I can see that IIROC have put some real work into this and have largely done as much as they can given the constraints they are operating under: they cannot rule against leveraged investment or unilaterally move outside of a transaction remuneration regime; this is the main securities regulator’s job, if not a government level responsibility.
IIROC have been handed a leaky boat to sail. How do you in fact make sure that leverage recommended is suitable for the client when suitability requirements are loosely designed to allow transactions to pass that are not in clients’ best interests? Trying to regulate the suitability of leverage is a contradiction in terms.
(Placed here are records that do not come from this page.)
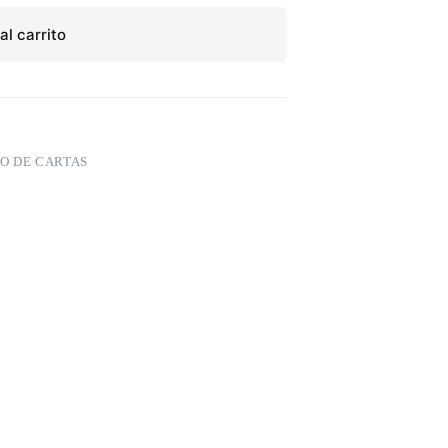
al carrito
GO DE CARTAS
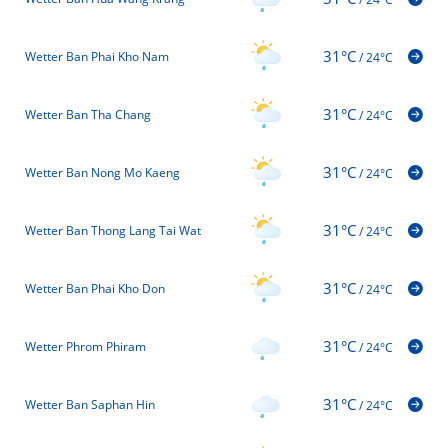
31°C
Wetter Ban Phai Kho Nam
/
24°C
31°C
Wetter Ban Tha Chang
/
24°C
31°C
Wetter Ban Nong Mo Kaeng
/
24°C
31°C
Wetter Ban Thong Lang Tai Wat
/
24°C
31°C
Wetter Ban Phai Kho Don
/
24°C
31°C
Wetter Phrom Phiram
/
24°C
31°C
Wetter Ban Saphan Hin
/
24°C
It is and will continue to be a compliance nightmare.
Despite the best efforts of IIROC to regulate the “unregulateable”, they have not mandated the type of disclosure that would allow investors to properly assess the risks of leveraged investment if they were able to fully understand the disclosure. If you look at the communication handed out by institutions, they provide illustrations that do not include MER and transaction costs, under performance risks, or indeed the added premiums over and above prime that effectively crucify the investor over time. Ergo the illustrations of the benefits are unrealistic and as such investors are never aware of the true nature of leveraged investment risk. In this context the new guidance achieves nothing.
I did a whole series of blogs on this issue that illustrate a more real perspective of the risk of leveraged investment. IIROC have produced some nice sounding words but the disclosure is lacking and the reality of an industry forever pushing higher transaction returns from their advisors is at conflict with any meaningful management of leverage risk within a non best interests regime, and that is no oxymoron.
Regulators are ignoring many key issues that impact the risk of leverage and are bowing to financial institutions’ own assessment of leverage risk. Note the acquiescence over the many incorrect and misleading statements in industry communications (I deal with this in my blog posts).
I would also point out that regulators give the impression that regulations are tougher than they really are and give a false impression of the integrity of rules and regulations governing the recommendation of leverage. Note the following from IIROC’s Investor Bulletin:
IIROC requires the firms and representatives we regulate to meet strict supervisory and suitability obligations when they recommend, or become aware that their clients are using borrowing-to-invest strategies. Requirements include ensuring clients are fully aware of the risks…:
There is no discussion of the limitations of current suitability standards and their deficiency when it comes to making recommendations in a client’s best interests. Additionally, the regulators seem to be averse to emphasising the risk of leverage investment and of drawing a clear line in the sand with respect to whom leverage is appropriate. And again from IIROC’s Investor Bulletin:
It’s important to look at your whole financial picture if you are considering the use of borrowed funds to purchase securities. For instance, borrowing to invest may not be appropriate for an investor whose primary concern is preserving capital. That might include someone who is retired or nearing retirement, or who may need access to their money in the near future.
All we have in the above is a nuanced claim that it may not be suitable for those whose objective is capital preservation, which is a ridiculously low benchmark for recommending leverage. If you read the text of all the documents (including the guidance notes) you realise how ill defined the assessment of “appropriate” leverage really is.
How do you better regulate the suitability of the transaction without best interest standards and an increasingly pressurised conflict of interest environment? You cannot.